Talvez a principal matéria-prima daqui da Patagônia Chilena não seja nem o frio, nem a neve, mas o silêncio. Outro elemento perceptível e que tem aqui às baciadas, mas que não damos conta é a claridade. A combinação do azul sem adjetivos do céu e o branco das geleiras nos oferece uma overdose para os olhos.

Desaprendemos o olhar. Todas essas lembranças que trazemos de nossas acinzentadas metrópoles são apagadas aqui – se deixarmos, é claro – com uma nova maneira de respirar, de observar e de avistar o voo do pássaro, os albatrozes como são chamados, até que eles desapareçam em meio ao glacial, ou detrás do navio Via Australis. Em resumo, é preciso que se dê tempo ao tempo, bater menos fotos, falar menos e gravar as imagens no facebook da mente.

Aqui, a América do Sul se despedaça em centenas de ilhas e ilhotas de pedra e gelo e seus moradores, elefantes-marinhos, pinguins, castores e esses albatrozes nos dão as boas-vindas.
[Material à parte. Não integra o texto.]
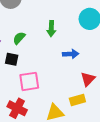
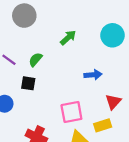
green arrow: (51, 29) -> (68, 38), moved, turned -133
pink square: (29, 81) -> (71, 112), moved

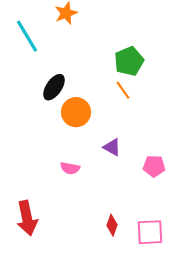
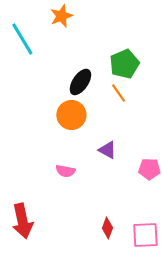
black ellipse: (54, 87) -> (80, 82), moved

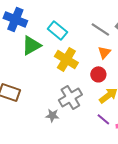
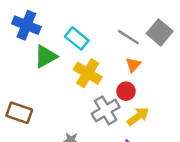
gray cross: (70, 97) -> (106, 110), moved

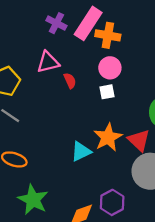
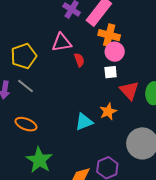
orange cross: (108, 35) -> (109, 35), moved
orange star: (108, 137) -> (108, 111), size x0.7
red triangle: (139, 140) -> (129, 90), moved

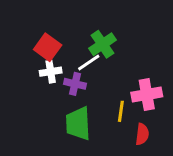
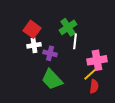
white line: (89, 63) -> (75, 41), moved, turned -49
yellow line: (121, 111) -> (90, 74), moved, turned 40
green trapezoid: (78, 124) -> (52, 79), turned -40

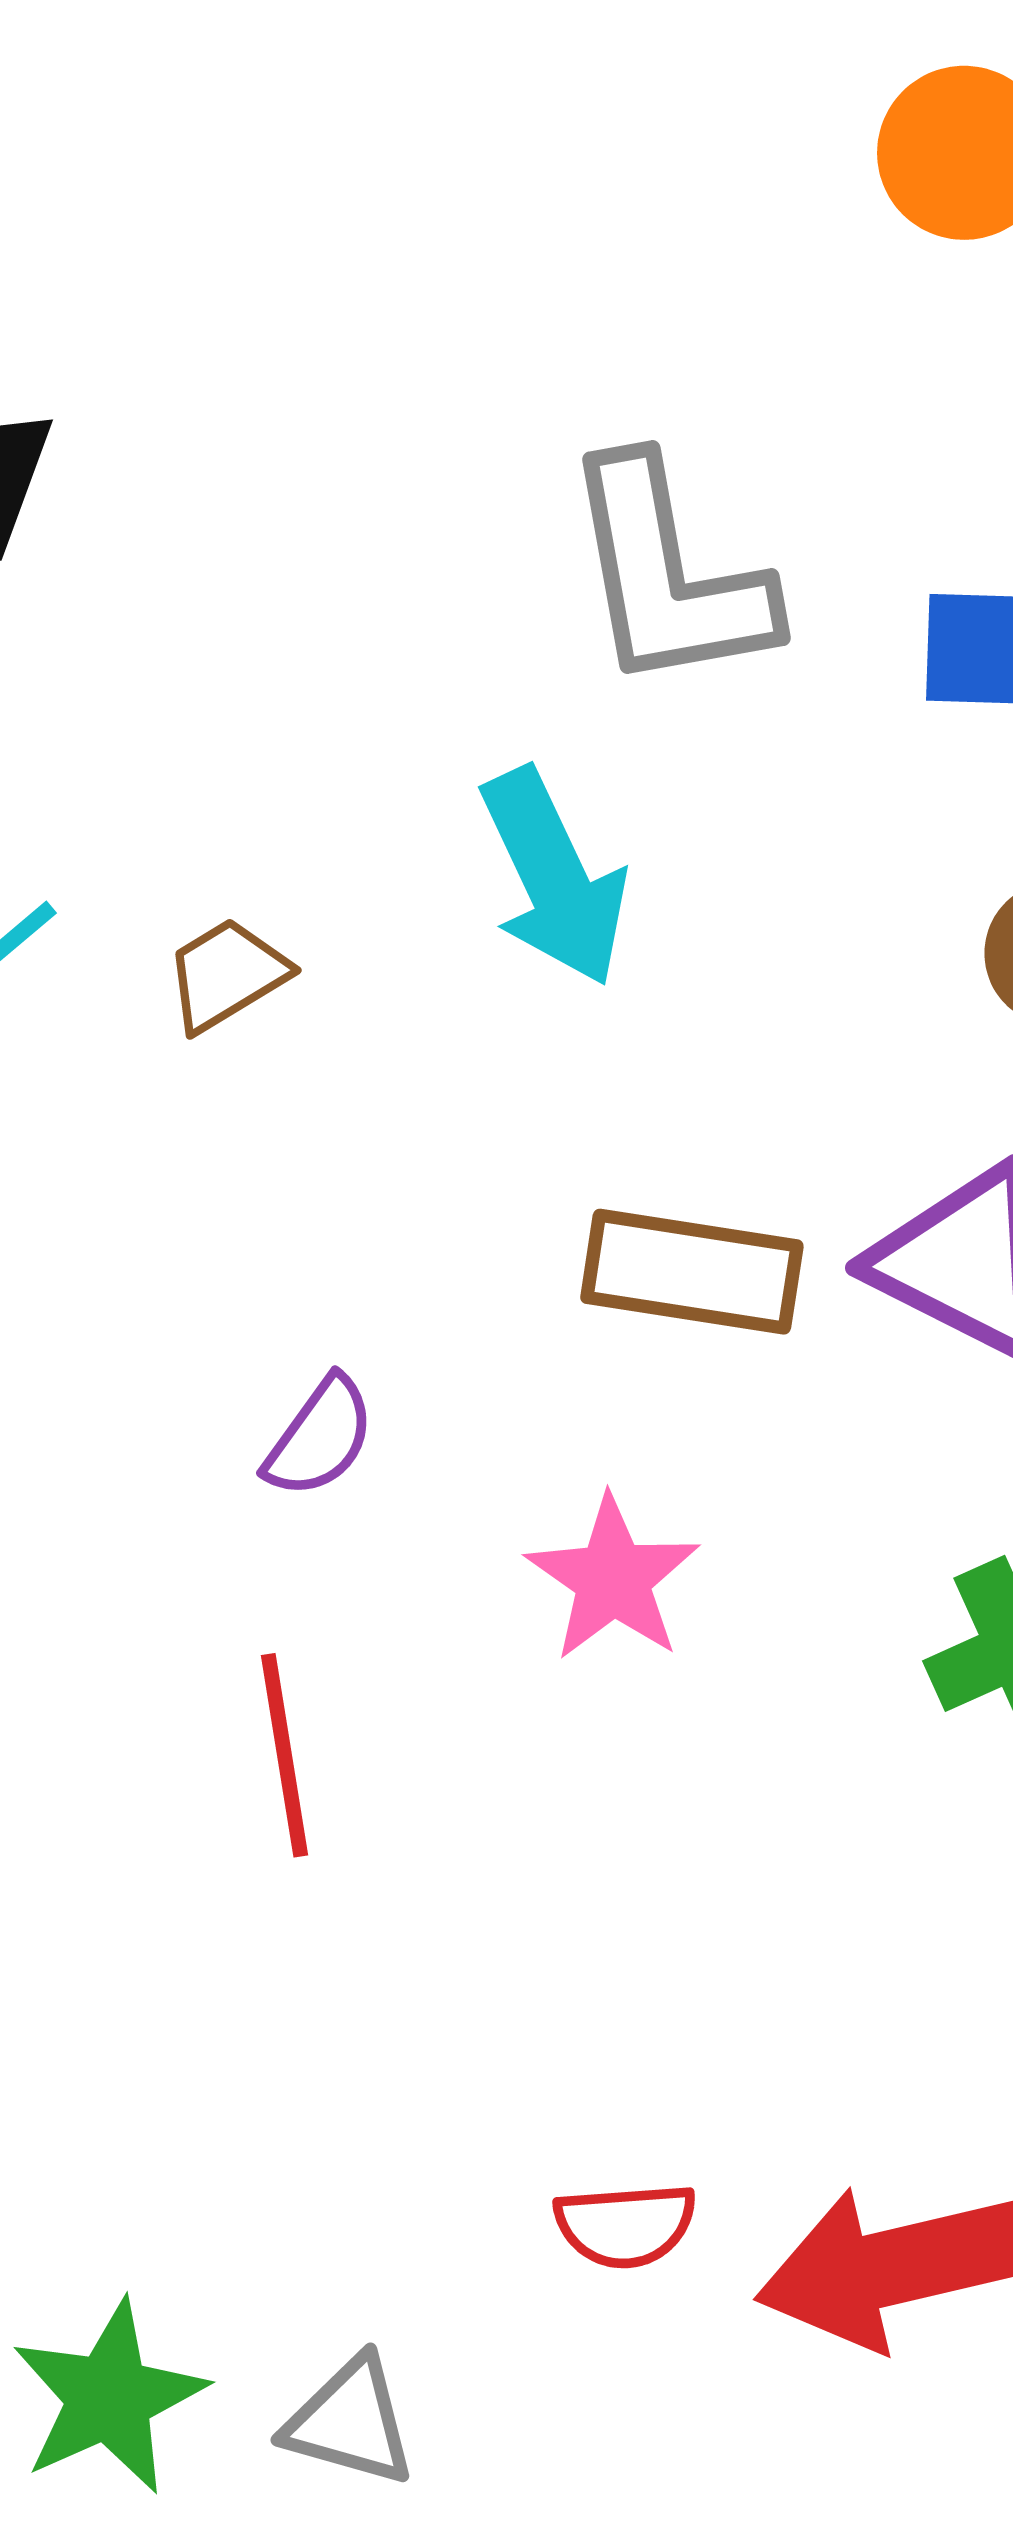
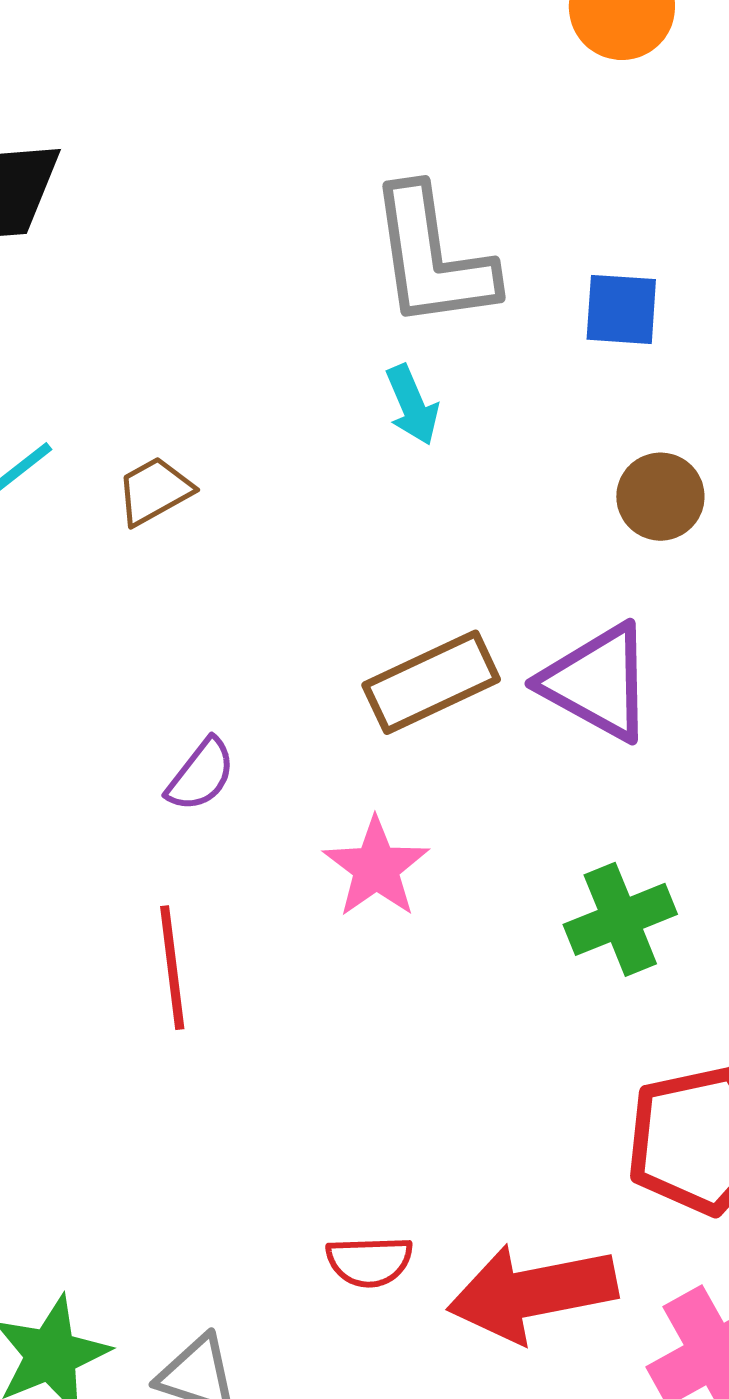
cyan arrow: (554, 877) -> (412, 405), moved, size x0.6
brown rectangle: (692, 1272) -> (431, 682), turned -36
Neste final de outubro, quando a pseudo-primavera começa, eles surgem com mais intensidade nas margens dos canais para nos observar e serem observados.

Café dos madrugadores

O Diário de bordo do navio Via Australis informa que o sol levanta às 6h59 e se põe às 20h09 deste dia 11 de outubro. Fui tomar o café dos madrugadores, servido a partir das 7 horas no Salão Yamana. Lá só encontrei ingleses tomando seu chá matinal.

Na manhã deste segundo dia, navegaremos pelos canais que desenham o Parque Karukinka, que na língua dos yagan, povos primitivos daqui, quer dizer “Nossa Terra”. Descerermos no cerne desta Terra do Fogo.

(…)

Embarcamos. As cores laranja dos salva-vida se destacam a centenas de metros. Os rios de neve que descem do topo da cordilheira chocam com nossos rostos durante a travessia. O ronco do motor do Zodiac rasga a água semi-congelada e agita a manhã de sol frio.

Para enfrentarmos esse ambiente com o mínimo de conforto é preciso vestir roupas impermeáveis, botas de trekking, gorro, luva e estarmos prontos para o que é colossal. As imagens não cabem na grande angular da máquina fotográfica, as rajadas de vento surgem como grandes lambadas de uma cauda onipresente chamada clima patagônico.

A pele tropical se retrai. À medida que o corpo vai se adaptando ao macro-clima dos glaciares, os olhos penetram mais fundo na cútis da montanha, despindo-a, lentamente.

Os olhos, porta de entrada dos sentidos, à medida que se adapta ao campo branco que se espraia de uma ponta a outra do glacial, percebe a sutileza das correntes de ar que determinam o bailado das gaivotas. Não é o pássaro que voa, mas são os feixes de vento que o sustentam no ar.

Cada vez menor, o Via Australis, desaparece entre a bruma que o bote deixa para trás.